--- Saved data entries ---
╭──
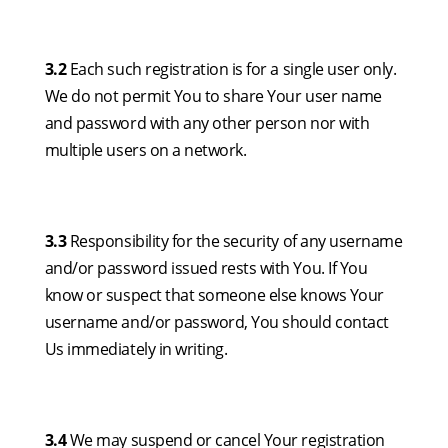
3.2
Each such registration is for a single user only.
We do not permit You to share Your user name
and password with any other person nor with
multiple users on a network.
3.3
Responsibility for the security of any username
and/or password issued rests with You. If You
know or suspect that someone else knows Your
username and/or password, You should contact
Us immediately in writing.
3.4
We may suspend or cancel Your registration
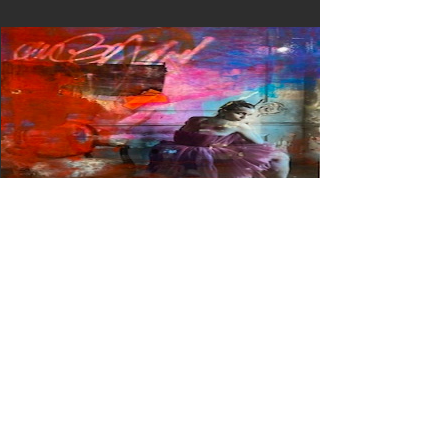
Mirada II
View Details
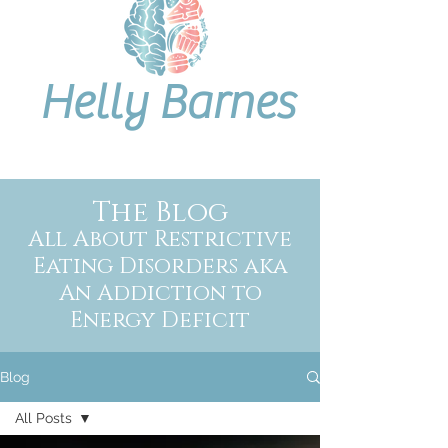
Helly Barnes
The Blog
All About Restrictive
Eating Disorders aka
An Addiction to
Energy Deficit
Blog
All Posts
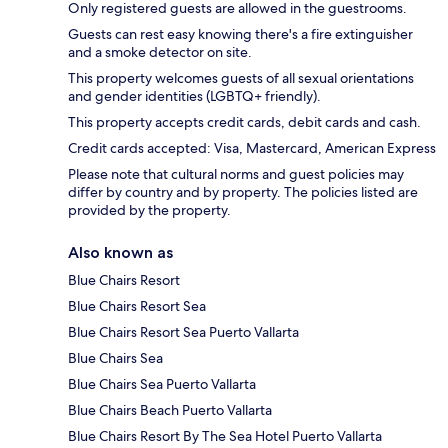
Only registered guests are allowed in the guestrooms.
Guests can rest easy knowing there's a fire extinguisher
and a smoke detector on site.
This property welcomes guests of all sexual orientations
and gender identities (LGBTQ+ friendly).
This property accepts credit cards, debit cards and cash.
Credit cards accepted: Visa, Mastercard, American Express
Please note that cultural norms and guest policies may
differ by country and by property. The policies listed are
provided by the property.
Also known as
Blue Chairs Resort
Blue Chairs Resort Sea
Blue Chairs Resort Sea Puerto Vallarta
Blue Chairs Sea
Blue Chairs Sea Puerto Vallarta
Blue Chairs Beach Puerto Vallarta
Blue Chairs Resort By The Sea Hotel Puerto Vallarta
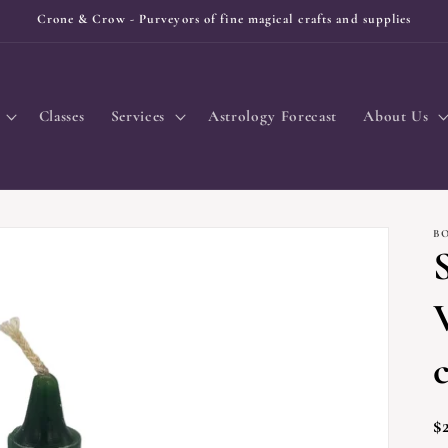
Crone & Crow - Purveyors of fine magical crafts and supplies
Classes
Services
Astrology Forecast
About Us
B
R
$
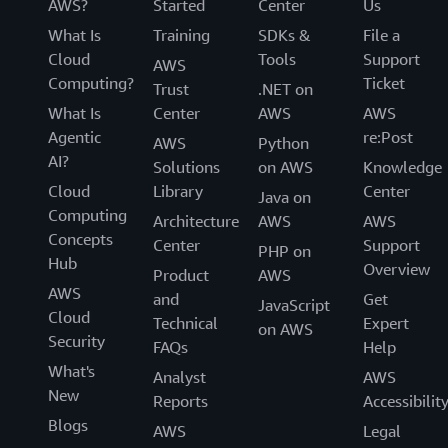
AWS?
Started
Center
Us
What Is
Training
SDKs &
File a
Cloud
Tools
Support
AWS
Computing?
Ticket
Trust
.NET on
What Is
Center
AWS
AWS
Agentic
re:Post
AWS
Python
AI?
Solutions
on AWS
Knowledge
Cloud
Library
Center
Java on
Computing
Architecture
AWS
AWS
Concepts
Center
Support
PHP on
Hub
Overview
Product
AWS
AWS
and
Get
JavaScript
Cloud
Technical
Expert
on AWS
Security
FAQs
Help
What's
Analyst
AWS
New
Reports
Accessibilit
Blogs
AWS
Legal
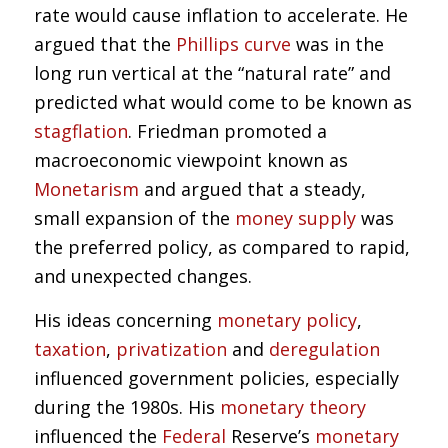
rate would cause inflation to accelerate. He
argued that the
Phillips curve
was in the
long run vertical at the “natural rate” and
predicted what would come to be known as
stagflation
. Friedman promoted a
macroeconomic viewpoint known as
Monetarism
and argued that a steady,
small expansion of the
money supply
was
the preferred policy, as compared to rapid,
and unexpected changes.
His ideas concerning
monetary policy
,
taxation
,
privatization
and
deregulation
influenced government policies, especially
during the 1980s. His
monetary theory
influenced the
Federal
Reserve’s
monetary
╰──
╭──
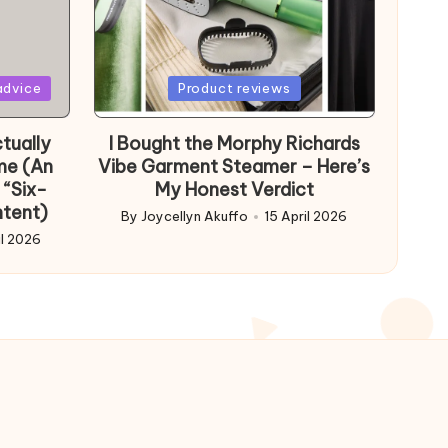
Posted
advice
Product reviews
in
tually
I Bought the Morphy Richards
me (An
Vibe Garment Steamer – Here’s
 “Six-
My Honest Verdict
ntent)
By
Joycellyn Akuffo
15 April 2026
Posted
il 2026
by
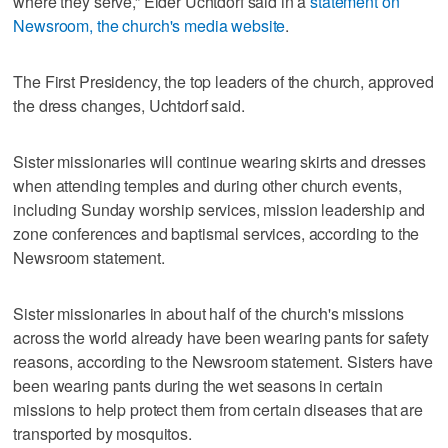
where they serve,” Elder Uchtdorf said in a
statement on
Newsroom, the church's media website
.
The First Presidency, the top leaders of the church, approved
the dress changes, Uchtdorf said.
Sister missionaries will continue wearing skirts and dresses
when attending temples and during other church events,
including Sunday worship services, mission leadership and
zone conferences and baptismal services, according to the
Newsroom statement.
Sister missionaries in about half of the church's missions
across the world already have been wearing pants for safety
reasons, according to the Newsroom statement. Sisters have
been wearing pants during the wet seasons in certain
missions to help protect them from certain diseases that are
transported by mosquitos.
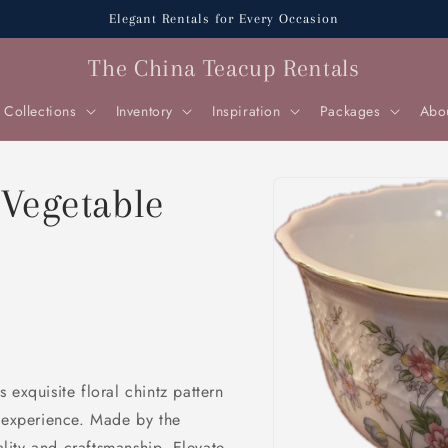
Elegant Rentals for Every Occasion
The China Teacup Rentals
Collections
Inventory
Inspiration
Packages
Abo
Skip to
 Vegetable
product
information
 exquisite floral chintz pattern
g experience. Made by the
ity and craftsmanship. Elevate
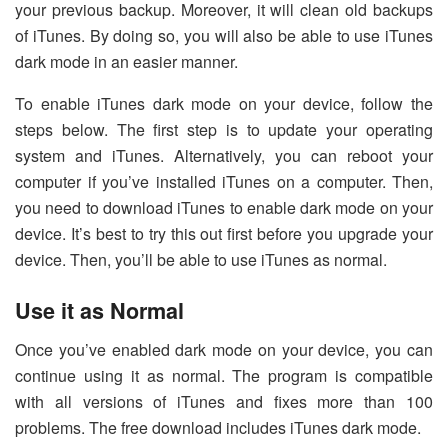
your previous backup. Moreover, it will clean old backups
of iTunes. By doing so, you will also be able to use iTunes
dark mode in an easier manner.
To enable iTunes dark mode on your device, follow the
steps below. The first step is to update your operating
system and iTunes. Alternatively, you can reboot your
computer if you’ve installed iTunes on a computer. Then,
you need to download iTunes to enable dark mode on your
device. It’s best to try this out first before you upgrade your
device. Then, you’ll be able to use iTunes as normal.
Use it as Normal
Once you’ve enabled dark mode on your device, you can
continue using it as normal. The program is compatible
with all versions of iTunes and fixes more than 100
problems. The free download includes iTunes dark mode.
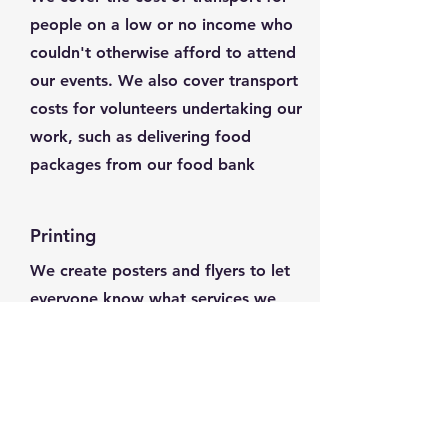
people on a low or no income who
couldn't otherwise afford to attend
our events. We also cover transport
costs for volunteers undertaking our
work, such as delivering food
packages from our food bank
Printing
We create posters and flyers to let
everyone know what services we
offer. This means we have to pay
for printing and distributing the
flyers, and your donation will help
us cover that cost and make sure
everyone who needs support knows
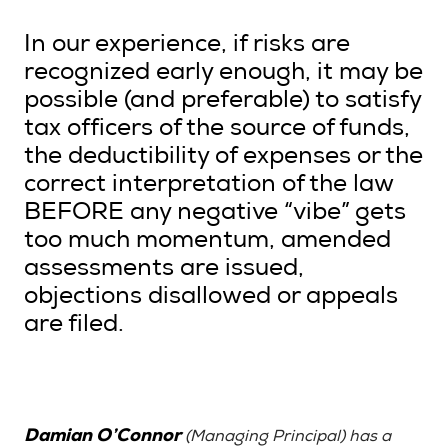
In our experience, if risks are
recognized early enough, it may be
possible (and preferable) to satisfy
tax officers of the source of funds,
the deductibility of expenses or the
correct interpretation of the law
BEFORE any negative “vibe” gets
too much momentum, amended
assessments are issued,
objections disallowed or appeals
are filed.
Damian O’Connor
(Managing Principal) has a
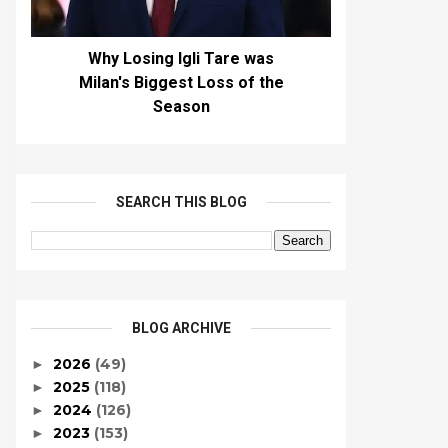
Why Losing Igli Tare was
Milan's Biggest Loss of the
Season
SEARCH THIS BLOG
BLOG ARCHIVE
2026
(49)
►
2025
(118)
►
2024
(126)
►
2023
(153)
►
╰──
--- PROBLEM DETAILS ---
Only those lines of the entries above that run from the line containing "Credit cards accepted: Visa, Mastercard, American" to the line containing "Blue Chairs Resort By", both included, should be transcribed exactly.

--- YOUR SOLUTION ---
Credit cards accepted: Visa, Mastercard, American Express
Please note that cultural norms and guest policies may
differ by country and by property. The policies listed are
provided by the property.
Also known as
Blue Chairs Resort
Blue Chairs Resort Sea
Blue Chairs Resort Sea Puerto Vallarta
Blue Chairs Sea
Blue Chairs Sea Puerto Vallarta
Blue Chairs Beach Puerto Vallarta
Blue Chairs Resort By The Sea Hotel Puerto Vallarta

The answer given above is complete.